[Tarantool-patches] [PATCH v2 2/2] lua: abort trace recording on fiber yield

Igor Munkin imun at tarantool.org
Mon Sep 28 16:07:25 MSK 2020


Sergos,

Thanks for your review!

On 24.09.20, sergos at tarantool.org wrote:
> Hi!
> 
> Thanks for the patch, see my 2 comments below.
> 

<snipped>

> > 
> > diff --git a/src/lua/utils.c b/src/lua/utils.c
> > index 8e98f7607..39fe4e30c 100644
> > --- a/src/lua/utils.c
> > +++ b/src/lua/utils.c
> > @@ -29,6 +29,7 @@
> >  * SUCH DAMAGE.
> >  */
> > #include "lua/utils.h"
> > +#include <lj_trace.h>
> > 
> > #include <assert.h>
> > #include <errno.h>
> > @@ -1309,10 +1310,57 @@ tarantool_lua_utils_init(struct lua_State *L)
> > 	return 0;
> > }
> > 
> > +/*
> > + * XXX: There is already defined <panic> macro in say.h header
> > + * (included in diag.h). As a result the call below is misexpanded
> > + * and compilation fails with the corresponding error. To avoid
> > + * this error the macro is temporary renamed and restored later.
> > + * Compilation now fails for the following cases:
> > + * * temporary name <_panic> is used in this translation unit
> 
> I would propose some more sophisitcated name to avoid possible overlap 
> with ‘hidden’ _something convention. Since it is Tarantool sources, a
> reference to the gh will be just fine, like panic_gh1700.

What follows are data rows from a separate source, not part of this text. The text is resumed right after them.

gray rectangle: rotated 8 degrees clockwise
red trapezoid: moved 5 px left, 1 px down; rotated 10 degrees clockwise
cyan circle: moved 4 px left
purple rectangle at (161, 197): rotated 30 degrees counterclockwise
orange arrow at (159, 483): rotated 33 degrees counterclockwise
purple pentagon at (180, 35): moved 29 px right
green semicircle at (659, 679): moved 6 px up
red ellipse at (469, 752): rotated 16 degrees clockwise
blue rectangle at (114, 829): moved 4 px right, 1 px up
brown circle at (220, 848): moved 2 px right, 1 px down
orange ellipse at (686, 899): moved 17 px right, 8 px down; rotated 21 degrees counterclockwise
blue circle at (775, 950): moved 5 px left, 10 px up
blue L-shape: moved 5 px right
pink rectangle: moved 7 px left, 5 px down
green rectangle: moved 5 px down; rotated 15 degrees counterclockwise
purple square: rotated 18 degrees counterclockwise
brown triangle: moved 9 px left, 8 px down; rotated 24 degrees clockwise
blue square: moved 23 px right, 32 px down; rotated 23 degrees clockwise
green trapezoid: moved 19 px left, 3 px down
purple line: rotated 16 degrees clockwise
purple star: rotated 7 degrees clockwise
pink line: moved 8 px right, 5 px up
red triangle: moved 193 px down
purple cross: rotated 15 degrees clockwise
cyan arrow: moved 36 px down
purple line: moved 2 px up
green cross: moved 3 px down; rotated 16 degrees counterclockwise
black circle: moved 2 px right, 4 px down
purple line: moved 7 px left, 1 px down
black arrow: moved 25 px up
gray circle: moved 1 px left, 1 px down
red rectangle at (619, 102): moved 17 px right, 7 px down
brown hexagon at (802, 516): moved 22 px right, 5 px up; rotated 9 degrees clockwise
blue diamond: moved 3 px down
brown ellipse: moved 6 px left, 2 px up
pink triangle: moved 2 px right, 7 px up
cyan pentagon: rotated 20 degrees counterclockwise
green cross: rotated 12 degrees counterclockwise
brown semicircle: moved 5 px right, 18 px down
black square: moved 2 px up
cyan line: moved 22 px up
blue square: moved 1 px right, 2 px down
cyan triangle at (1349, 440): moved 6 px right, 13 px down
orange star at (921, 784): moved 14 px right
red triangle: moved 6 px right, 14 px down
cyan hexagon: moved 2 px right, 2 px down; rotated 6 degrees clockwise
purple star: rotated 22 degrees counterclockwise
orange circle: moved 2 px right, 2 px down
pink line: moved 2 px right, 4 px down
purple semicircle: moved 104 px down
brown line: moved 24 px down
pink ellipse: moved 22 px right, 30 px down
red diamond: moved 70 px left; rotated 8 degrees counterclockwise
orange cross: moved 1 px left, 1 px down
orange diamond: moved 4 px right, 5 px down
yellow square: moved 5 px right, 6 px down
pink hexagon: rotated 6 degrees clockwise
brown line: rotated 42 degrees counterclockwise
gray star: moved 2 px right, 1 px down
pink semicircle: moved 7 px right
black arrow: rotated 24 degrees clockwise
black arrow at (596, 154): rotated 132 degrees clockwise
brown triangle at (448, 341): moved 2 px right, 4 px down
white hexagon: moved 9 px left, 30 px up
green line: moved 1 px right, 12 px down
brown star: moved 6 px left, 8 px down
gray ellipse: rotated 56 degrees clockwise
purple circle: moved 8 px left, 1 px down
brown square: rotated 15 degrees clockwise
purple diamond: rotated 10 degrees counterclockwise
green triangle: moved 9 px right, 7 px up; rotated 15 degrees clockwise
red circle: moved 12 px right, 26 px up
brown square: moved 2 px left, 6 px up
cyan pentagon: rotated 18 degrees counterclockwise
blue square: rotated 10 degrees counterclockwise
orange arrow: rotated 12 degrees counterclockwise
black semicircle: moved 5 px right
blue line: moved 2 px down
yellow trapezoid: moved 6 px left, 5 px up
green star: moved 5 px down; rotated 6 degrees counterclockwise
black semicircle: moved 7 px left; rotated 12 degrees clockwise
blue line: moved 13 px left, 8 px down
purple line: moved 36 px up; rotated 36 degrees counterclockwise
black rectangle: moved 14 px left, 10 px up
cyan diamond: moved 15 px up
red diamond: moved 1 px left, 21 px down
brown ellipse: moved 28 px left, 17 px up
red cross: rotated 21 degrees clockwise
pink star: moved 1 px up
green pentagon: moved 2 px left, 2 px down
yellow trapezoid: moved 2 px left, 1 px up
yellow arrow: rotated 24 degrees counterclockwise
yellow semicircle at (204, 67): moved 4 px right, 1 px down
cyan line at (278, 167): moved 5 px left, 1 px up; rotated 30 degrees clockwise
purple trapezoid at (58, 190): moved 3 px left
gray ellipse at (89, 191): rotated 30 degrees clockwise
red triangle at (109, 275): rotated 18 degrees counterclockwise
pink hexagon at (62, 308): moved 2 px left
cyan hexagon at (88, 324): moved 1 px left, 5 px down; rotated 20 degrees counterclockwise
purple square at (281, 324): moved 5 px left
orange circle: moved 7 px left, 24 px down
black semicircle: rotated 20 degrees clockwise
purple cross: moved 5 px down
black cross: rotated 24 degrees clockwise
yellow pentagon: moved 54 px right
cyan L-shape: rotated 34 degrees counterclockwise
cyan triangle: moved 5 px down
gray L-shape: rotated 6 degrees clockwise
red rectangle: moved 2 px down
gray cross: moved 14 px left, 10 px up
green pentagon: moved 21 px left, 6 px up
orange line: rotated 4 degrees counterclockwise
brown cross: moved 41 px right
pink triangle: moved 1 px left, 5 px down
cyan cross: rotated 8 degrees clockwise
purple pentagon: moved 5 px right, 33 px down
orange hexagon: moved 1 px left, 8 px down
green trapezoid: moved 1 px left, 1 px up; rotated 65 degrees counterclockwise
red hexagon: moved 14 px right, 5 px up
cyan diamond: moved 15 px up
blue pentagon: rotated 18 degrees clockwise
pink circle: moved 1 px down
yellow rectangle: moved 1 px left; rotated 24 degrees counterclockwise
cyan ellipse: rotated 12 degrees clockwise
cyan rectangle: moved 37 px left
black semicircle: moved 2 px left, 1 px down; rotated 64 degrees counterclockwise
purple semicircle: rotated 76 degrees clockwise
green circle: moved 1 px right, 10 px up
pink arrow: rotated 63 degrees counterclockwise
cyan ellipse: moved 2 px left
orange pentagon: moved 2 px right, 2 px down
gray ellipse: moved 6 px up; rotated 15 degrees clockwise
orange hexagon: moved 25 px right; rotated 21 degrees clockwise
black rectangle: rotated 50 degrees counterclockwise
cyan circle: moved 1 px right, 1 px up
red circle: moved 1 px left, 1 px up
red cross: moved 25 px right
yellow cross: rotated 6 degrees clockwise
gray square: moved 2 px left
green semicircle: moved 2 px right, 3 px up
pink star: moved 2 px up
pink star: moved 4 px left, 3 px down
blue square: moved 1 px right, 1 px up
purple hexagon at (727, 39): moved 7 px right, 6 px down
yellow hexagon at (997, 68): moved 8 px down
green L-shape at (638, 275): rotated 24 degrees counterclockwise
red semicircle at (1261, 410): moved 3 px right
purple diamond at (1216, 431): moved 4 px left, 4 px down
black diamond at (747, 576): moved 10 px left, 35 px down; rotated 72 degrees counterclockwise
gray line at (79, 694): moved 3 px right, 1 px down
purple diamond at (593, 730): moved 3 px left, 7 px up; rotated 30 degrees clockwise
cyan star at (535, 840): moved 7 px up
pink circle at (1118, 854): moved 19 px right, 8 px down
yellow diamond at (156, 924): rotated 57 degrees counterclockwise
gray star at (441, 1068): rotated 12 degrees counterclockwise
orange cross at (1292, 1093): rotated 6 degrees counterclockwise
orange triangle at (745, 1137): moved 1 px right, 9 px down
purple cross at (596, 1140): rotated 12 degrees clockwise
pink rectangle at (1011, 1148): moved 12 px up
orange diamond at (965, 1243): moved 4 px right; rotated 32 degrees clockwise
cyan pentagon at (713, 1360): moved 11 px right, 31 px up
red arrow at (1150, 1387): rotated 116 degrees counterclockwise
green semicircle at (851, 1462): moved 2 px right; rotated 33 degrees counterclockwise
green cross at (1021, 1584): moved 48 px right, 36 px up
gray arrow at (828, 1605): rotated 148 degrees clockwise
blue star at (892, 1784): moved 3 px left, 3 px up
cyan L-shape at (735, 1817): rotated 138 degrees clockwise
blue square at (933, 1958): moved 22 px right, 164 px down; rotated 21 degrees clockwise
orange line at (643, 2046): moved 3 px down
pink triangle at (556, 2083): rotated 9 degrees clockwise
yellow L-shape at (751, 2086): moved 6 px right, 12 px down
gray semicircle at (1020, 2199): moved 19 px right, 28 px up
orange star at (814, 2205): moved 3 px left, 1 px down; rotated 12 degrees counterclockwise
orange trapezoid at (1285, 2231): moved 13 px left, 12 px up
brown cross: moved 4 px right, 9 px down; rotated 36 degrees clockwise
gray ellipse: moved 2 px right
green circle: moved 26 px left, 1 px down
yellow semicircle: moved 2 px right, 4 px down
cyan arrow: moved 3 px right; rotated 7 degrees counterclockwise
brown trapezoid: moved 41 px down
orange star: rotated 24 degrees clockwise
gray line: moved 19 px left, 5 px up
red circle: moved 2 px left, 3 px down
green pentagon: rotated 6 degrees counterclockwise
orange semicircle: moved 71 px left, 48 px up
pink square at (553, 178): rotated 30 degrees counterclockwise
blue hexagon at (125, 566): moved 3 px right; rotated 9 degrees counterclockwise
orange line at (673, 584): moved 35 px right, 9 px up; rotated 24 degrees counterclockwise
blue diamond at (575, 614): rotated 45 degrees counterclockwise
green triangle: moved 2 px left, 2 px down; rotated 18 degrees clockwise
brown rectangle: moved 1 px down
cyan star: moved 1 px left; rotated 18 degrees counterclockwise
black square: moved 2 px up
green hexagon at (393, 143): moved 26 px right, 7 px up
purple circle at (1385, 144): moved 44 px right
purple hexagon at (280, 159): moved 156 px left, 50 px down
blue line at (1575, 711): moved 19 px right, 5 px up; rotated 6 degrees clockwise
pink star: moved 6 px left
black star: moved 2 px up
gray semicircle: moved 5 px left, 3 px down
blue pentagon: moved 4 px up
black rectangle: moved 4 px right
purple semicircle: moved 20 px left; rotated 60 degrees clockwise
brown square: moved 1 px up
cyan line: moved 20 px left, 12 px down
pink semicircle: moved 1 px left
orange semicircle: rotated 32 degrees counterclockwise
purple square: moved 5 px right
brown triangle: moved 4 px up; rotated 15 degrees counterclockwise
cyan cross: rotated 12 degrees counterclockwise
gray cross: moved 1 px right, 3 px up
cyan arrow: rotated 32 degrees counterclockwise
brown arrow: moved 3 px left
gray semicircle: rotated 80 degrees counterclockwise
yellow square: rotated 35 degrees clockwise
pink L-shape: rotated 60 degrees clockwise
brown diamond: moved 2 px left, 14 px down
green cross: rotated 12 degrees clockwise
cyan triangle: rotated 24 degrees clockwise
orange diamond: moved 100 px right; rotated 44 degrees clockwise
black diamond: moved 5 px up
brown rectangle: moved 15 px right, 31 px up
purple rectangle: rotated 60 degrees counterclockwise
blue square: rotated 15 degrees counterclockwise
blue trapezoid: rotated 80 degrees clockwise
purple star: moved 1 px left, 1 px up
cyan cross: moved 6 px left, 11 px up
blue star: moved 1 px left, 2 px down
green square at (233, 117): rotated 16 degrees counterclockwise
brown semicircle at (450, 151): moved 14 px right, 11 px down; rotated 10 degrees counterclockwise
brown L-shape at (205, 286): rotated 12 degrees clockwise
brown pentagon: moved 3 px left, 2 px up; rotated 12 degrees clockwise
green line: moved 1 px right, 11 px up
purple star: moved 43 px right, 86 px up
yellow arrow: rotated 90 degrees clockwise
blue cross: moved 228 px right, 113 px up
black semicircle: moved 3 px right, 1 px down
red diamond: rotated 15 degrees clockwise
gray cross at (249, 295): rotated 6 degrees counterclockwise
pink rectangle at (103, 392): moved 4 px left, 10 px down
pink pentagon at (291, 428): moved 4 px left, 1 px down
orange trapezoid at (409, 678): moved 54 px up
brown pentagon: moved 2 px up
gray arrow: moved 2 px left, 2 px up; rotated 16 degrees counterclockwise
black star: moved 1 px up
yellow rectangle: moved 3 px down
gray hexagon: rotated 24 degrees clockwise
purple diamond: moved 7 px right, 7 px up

Sounds better, thanks. Adjusted:

================================================================================

diff --git a/src/lua/utils.c b/src/lua/utils.c
index d2ad0570a..b36824ebf 100644
--- a/src/lua/utils.c
+++ b/src/lua/utils.c
@@ -1316,11 +1316,12 @@ tarantool_lua_utils_init(struct lua_State *L)
  * and compilation fails with the corresponding error. To avoid
  * this error the macro is temporary renamed and restored later.
  * Compilation now fails for the following cases:
- * * temporary name <_panic> is used in this translation unit
+ * * temporary name <gh1700_panic> is used in scope of this
+ *   translation unit
  * * <panic> is not define, so this hack can be freely dropped
  */
-#if defined(panic) && !defined(_panic)
-#  define _panic panic
+#if defined(panic) && !defined(gh1700_panic)
+#  define gh1700_panic panic
 #  undef panic
 #else
 #  error "Can't redefine <panic> macro"
@@ -1362,5 +1363,5 @@ void cord_on_yield(void)
 }
 
 /* Restore <panic> macro back */
-#define panic _panic
-#undef _panic
+#define panic gh1700_panic
+#undef gh1700_panic

================================================================================

> 
> > + * * <panic> is not define, so this hack can be freely dropped
> > + */
> > +#if defined(panic) && !defined(_panic)
> > +#  define _panic panic
> > +#  undef panic
> > +#else
> > +#  error "Can't redefine <panic> macro"
> > +#endif
> > +
> > /**
> >  * This routine encloses the checks and actions to be done when
> >  * the running fiber yields the execution.
> > + * Since Tarantool fibers don't switch-over the way Lua coroutines
> > + * do the platform ought to notify JIT engine when one lua_State
> > + * substitutes another one.
> >  */
> > void cord_on_yield(void)
> > {
> > +	struct global_State *g = G(tarantool_L);
> > +	/*
> > +	 * XXX: Switching fibers while running the trace leads to
> > +	 * code misbehaviour and failures, so stop its execution.
> > +	 */
> > +	if (unlikely(tvref(g->jit_base))) {
> > +		/*
> > +		 * XXX: mcode is executed only in scope of Lua
> > +		 * world and one can obtain the corresponding Lua
> > +		 * coroutine from the fiber storage.
> > +		 */
> > +		struct lua_State *L = fiber()->storage.lua.stack;
> > +		assert(L != NULL);
> > +		lua_pushstring(L, "Fiber is switched on the trace”);
> 
> To me it is very much ’Too long WAL write’ style. Everything said,
> nothing is clear. Could you please elaborate on the ‘FFI code’ and
> ‘led to a yield’ and probably the fiber number.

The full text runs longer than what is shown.